What the exercise asks
Repeat exactly the line that contains "Kosten der Online-Abmeldung in Burg" and every line after it, down to the last line of the entries below. Do not include pictures.

(Saved data entries)

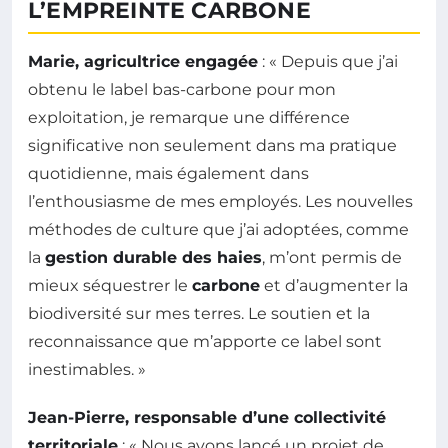
L’EMPREINTE CARBONE
Marie, agricultrice engagée
: « Depuis que j’ai
obtenu le label bas-carbone pour mon
exploitation, je remarque une différence
significative non seulement dans ma pratique
quotidienne, mais également dans
l’enthousiasme de mes employés. Les nouvelles
méthodes de culture que j’ai adoptées, comme
la
gestion durable des haies
, m’ont permis de
mieux séquestrer le
carbone
et d’augmenter la
biodiversité sur mes terres. Le soutien et la
reconnaissance que m’apporte ce label sont
inestimables. »
Jean-Pierre, responsable d’une collectivité
territoriale
: « Nous avons lancé un projet de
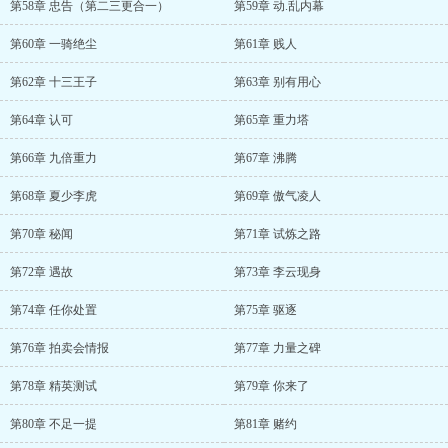
第58章 忠告（第二三更合一）
第59章 动.乱内幕
第60章 一骑绝尘
第61章 贱人
第62章 十三王子
第63章 别有用心
第64章 认可
第65章 重力塔
第66章 九倍重力
第67章 沸腾
第68章 夏少李虎
第69章 傲气凌人
第70章 秘闻
第71章 试炼之路
第72章 遇故
第73章 李云现身
第74章 任你处置
第75章 驱逐
第76章 拍卖会情报
第77章 力量之碑
第78章 精英测试
第79章 你来了
第80章 不足一提
第81章 赌约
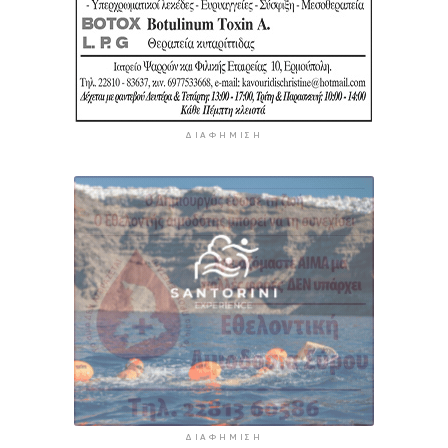
ΔΙΑΦΉΜΙΣΗ
ΔΙΑΦΉΜΙΣΗ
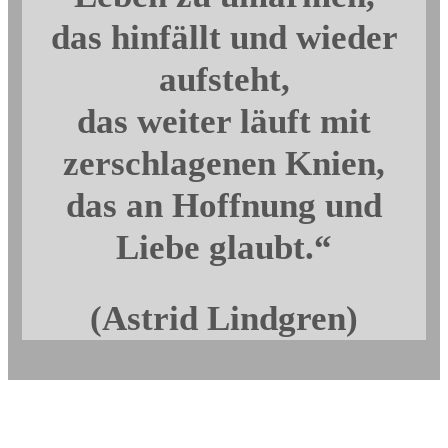
das hinfällt und wieder
aufsteht,
das weiter läuft mit
zerschlagenen Knien,
das an Hoffnung und
Liebe glaubt.“
(Astrid Lindgren)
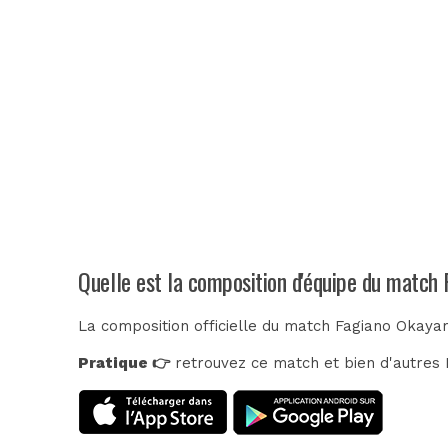
Quelle est la composition d'équipe du match
La composition officielle du match Fagiano Okaya
Pratique 👉
retrouvez ce match et bien d'autres E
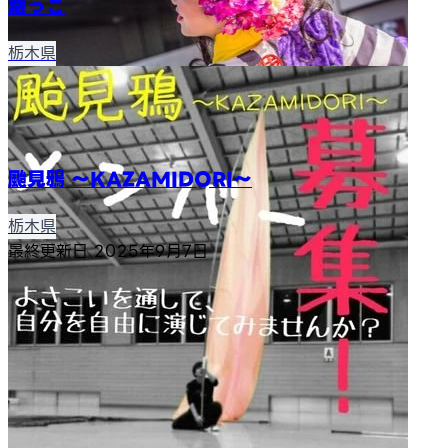
藏っこ
栃木県
颱見鴉 ～KAZAMIDORI～
栃木県
最終更新日
2025年9月7日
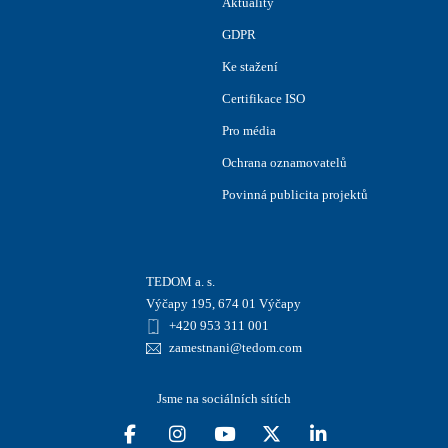
Aktuality
GDPR
Ke stažení
Certifikace ISO
Pro média
Ochrana oznamovatelů
Povinná publicita projektů
TEDOM a. s.
Výčapy 195, 674 01 Výčapy
+420 953 311 001
zamestnani@tedom.com
Jsme na sociálních sítích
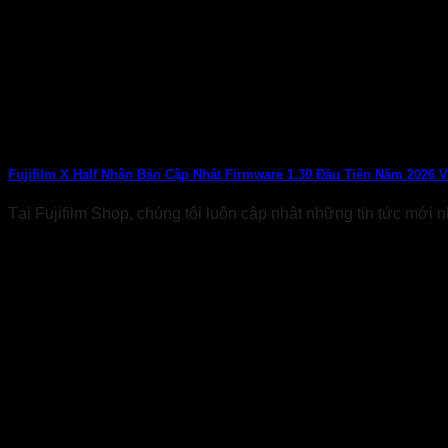
Fujifilm X Half Nhận Bản Cập Nhật Firmware 1.30 Đầu Tiên Năm 2026 
Tại Fujifilm Shop, chúng tôi luôn cập nhật những tin tức mới nh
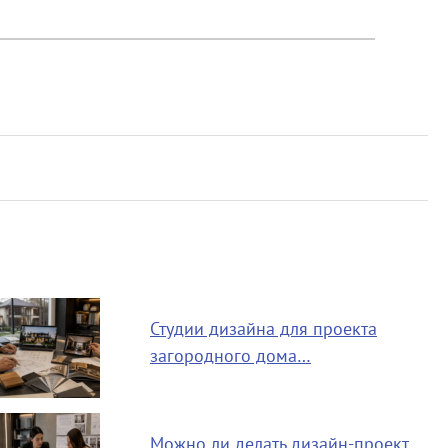
Студии дизайна для проекта
загородного дома…
Можно ли делать дизайн-проект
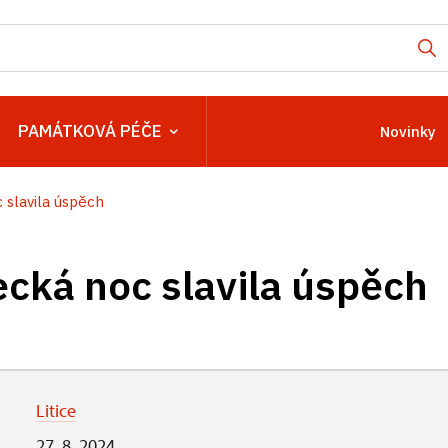
PAMÁTKOVÁ PÉČE
Novinky
slavila úspěch
ká noc slavila úspěch
Litice
27. 8. 2024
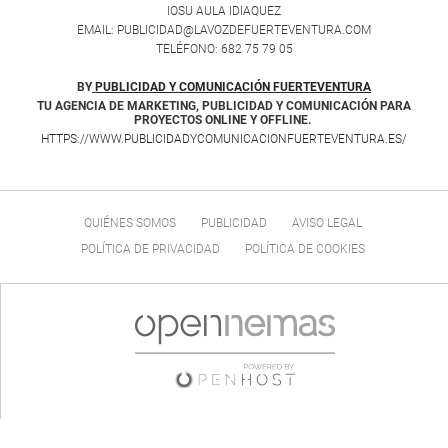
IOSU AULA IDIAQUEZ
EMAIL: PUBLICIDAD@LAVOZDEFUERTEVENTURA.COM
TELÉFONO: 682 75 79 05
BY
PUBLICIDAD Y COMUNICACIÓN FUERTEVENTURA
TU AGENCIA DE MARKETING, PUBLICIDAD Y COMUNICACIÓN PARA
PROYECTOS ONLINE Y OFFLINE.
HTTPS://WWW.PUBLICIDADYCOMUNICACIONFUERTEVENTURA.ES/
QUIÉNES SOMOS
PUBLICIDAD
AVISO LEGAL
POLÍTICA DE PRIVACIDAD
POLÍTICA DE COOKIES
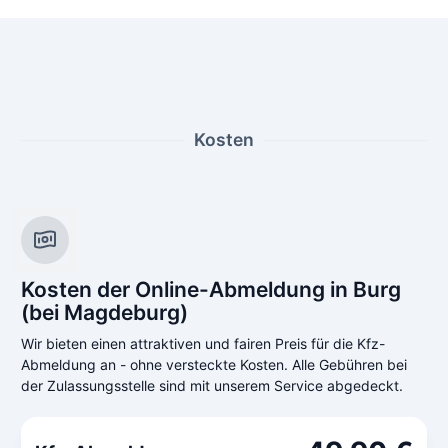
Kosten
Kosten der Online-Abmeldung in Burg
(bei Magdeburg)
Wir bieten einen attraktiven und fairen Preis für die Kfz-
Abmeldung an - ohne versteckte Kosten. Alle Gebühren bei
der Zulassungsstelle sind mit unserem Service abgedeckt.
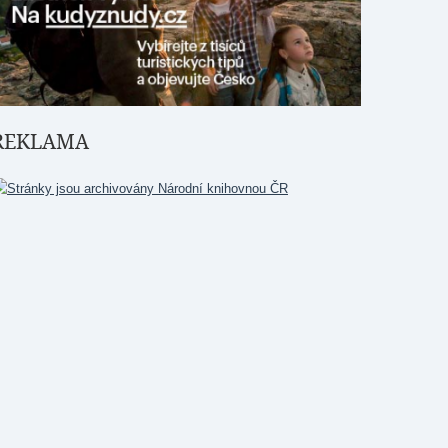
REKLAMA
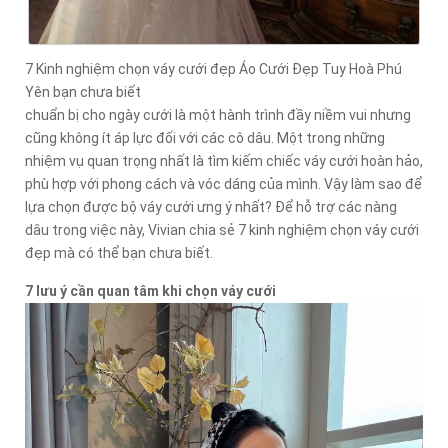
7 Kinh nghiệm chọn váy cưới đẹp Áo Cưới Đẹp Tuy Hoà Phú
Yên bạn chưa biết
chuẩn bị cho ngày cưới là một hành trình đầy niềm vui nhưng
cũng không ít áp lực đối với các cô dâu. Một trong những
nhiệm vụ quan trọng nhất là tìm kiếm chiếc váy cưới hoàn hảo,
phù hợp với phong cách và vóc dáng của mình. Vậy làm sao để
lựa chọn được bộ váy cưới ưng ý nhất? Để hỗ trợ các nàng
dâu trong việc này, Vivian chia sẻ 7 kinh nghiệm chọn váy cưới
đẹp mà có thể bạn chưa biết.
7 lưu ý cần quan tâm khi chọn váy cưới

Answer
Kosten der Online-Abmeldung in Burg
(bei Magdeburg)
Wir bieten einen attraktiven und fairen Preis für die Kfz-
Abmeldung an - ohne versteckte Kosten. Alle Gebühren bei
der Zulassungsstelle sind mit unserem Service abgedeckt.
REKLAMA
7 Kinh nghiệm chọn váy cưới đẹp Áo Cưới Đẹp Tuy Hoà Phú
Yên bạn chưa biết
chuẩn bị cho ngày cưới là một hành trình đầy niềm vui nhưng
cũng không ít áp lực đối với các cô dâu. Một trong những
nhiệm vụ quan trọng nhất là tìm kiếm chiếc váy cưới hoàn hảo,
phù hợp với phong cách và vóc dáng của mình. Vậy làm sao để
lựa chọn được bộ váy cưới ưng ý nhất? Để hỗ trợ các nàng
dâu trong việc này, Vivian chia sẻ 7 kinh nghiệm chọn váy cưới
đẹp mà có thể bạn chưa biết.
7 lưu ý cần quan tâm khi chọn váy cưới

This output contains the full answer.